Euthanasia: Ethical Perspectives

AUSCP NewsJim Bacik

Over the last few decades there has been a growing discussion of the ethics of euthanasia (physicians administering lethal drugs) and assisted suicide (physicians making lethal drugs available). In the vast literature supporting some form of assisted death, there are common themes.

  1. It is a way for dying patients to choose death over a life filled with physical and emotional suffering.
  2. Human beings have a right to determine how they live their lives, including how and when they die and others should respect this right.
  3. Physicians should have compassion for their suffering patients and not abandon them as they approach death, but should assist them in their desire to die.
  4. Since it is ethically legitimate to remove dying patients from a life support machine causing death (passive euthanasia), providing drugs (active euthanasia) to accomplish the same goal should also be ethically legitimate.
  5. Hastening death can be an act of charity toward loved ones so their burdens of care and financial support are reduced or limited.
  6. Controlling the time of death can provide time for good-byes to loved ones and can facilitate the donation of organs.
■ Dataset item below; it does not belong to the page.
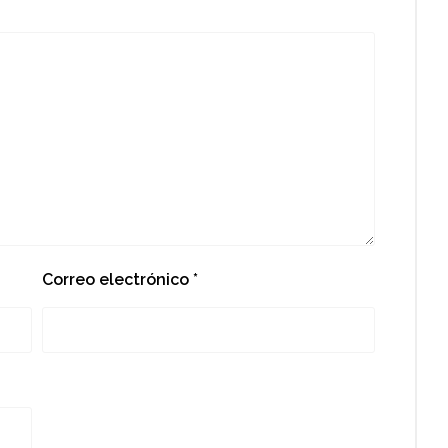
Correo electrónico
*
Over the last century Catholic Social Teaching (CST) has gradually developed a more sophisticated position against euthanasia, culminating in the 2020 Vatican letter on end-of-life issues, appropriately titled “The Good Samaritan.”  It reaffirms the Church’s traditional opposition to euthanasia as a “crime against humanity,” “a grave violation of the Law of God,” and “an intrinsically evil act.”  It is important to note that the letter immediately adds that individuals suffering from “anguish and despair” may make an error of judgment and in good faith request euthanasia without any personal guilt.  It goes on to base its definitive prohibition of assisted dying on the natural law, known by reason and on God’s commandment; “Thou shall not kill.”  Furthermore, Christ’s command to love our neighbor, exemplified in the Good Samaritan parable, prompts us to practice an “ethic of care” for the dying by accompanying them on the final part of their earthly journey and by casting on them a “contemplative gaze” that recognizes their essential dignity and fragile vulnerability.  As Christians who believe earthly death is a passage to eternal life, we have an obligation to do our part to support the dying with care and love so they can persevere in the final, definitive, free act of surrendering totally to the living God.

The Vatican letter explicitly rejects various arguments that assisted death is a legitimate response to human suffering.  For instance, it fails to recognize that human life is “a value in itself.”  As Christians, we recall that Jesus Christ freely accepted the horrible physical and emotional suffering of death on the cross and that God raised him to a new glorified life.  For believers, this means unavoidable  suffering of all types can be meaningful and redemptive, when endured with hope and trust in God.

It also rejects the claim that euthanasia is a legitimate compassionate response to the suffering of terminally ill patients, insisting that true compassion “consists not in causing death, but in embracing the sick” and “offering them affection, attention, and the means to alleviate their suffering.”

The letter identifies questionable cultural trends that support assisted death, including an individualism that emphasizes personal fulfillment over serving the common good and freedom from constraints over cultivating mutual relationships.  A culture that celebrates this kind of individualism often leaves a dying person without the warm personal love and support needed as death approaches.  CST teaches that we are social creatures who find fulfillment in loving relationships with persons who can be Good Samaritans for us on the final stages of our earthly journey.

The Vatican document has much more say on aggressive medical treatment of the dying and on public policy favoring assisted dying.  More on that in subsequent meditations.

Does CST support or challenge my personal outlook on euthanasia?